Effects of Quantization in Systolic 2D IIR Beam Filters on UWB Wireless Communications

Ultra-wideband (UWB) wireless beamforming systems may potentially be implemented digitally at multi-gigahertz clock frequencies using low-precision systolic array realizations of two-dimensional (2D) infinite impulse response (IIR) beam plane-wave filters. The finite precision performance of such filters is analyzed in terms of quantization noise. Extensive Monte Carlo simulations are performed using test vectors that are derived from 2D finite-difference time-domain (FDTD) computational electromagnetic models of the UWB channels. The bit error rate (BER) is determined as a function of signal-to-interference ratio (SIR), with and without beamforming, and for various practical combinations of finite internal wordlengths and A/D converter precisions. It is established that 3-bit A/D converters with 3- to 6-bit internal wordlengths are adequate for good performance and that 4-bit A/D converters with 4- to 7-bit internal wordlengths achieve excellent performance.
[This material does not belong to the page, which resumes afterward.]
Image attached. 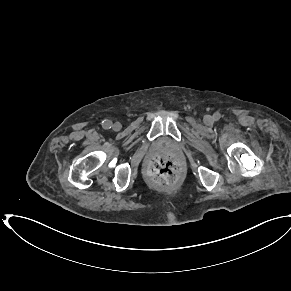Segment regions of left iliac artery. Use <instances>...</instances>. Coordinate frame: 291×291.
<instances>
[{"label":"left iliac artery","mask_w":291,"mask_h":291,"mask_svg":"<svg viewBox=\"0 0 291 291\" xmlns=\"http://www.w3.org/2000/svg\"><path fill=\"white\" fill-rule=\"evenodd\" d=\"M220 118V114H215V119H219Z\"/></svg>","instance_id":"left-iliac-artery-1"}]
</instances>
Single-chip FPGA architecture for 3D IIR broadband spatio-temporal beam plane-wave filters

A highly-directional FPGA-based broadband beam former is proposed using a novel 3D IIR plane-wave digital filter. This filter acquires the 3D spatio-temporal input signals from spatially-rectangular arrays of sensors that are scanned by only one time-multiplexed A/D converter. The proposed architecture employs a novel scanned-array 3D parallel vector-processor (VP), clocked at 80 MHz, and has the potential to achieve real-time broadband plane-wave filtering on a single low-cost integrated circuit at spatial frame-rates of 19 kHz over a 64 by 64 spatial broadband sensor array

High-frequency systolic broadband beamforming using polyphase 3D IIR frequency-planar digital filters with interleaved A/D sampling

A massively-parallel polyphase systolic array processor is proposed for broadband beamforming using a 3D IIR space-time digital frequency-planar filter that is capable of operating at a throughput of M 2D spatial frames every clock cycle, where M is the number of (poly)phases. The method achieves an M-fold increase in throughput relative to previously known architectures, and has the potential to achieve highly-selective broadband radio-frequency (RF) digital beamforming at frame rates that are several times greater than the clock rate of the VLSI system. The practical real-time performance of the processor is demonstrated using a 3×3 section of a systolic array (that is part of a larger systolic N1 × N2 ≈100 × 100 system), consisting of a locally-interconnected matrix of 9 identical fully-pipelined speed-optimized two phase (M=2) parallel processors on a Xilinx Sx35 FPGA device, having a corresponding measured spatial frame-rate of 100 million frames/second, when clocked at 50 MHz.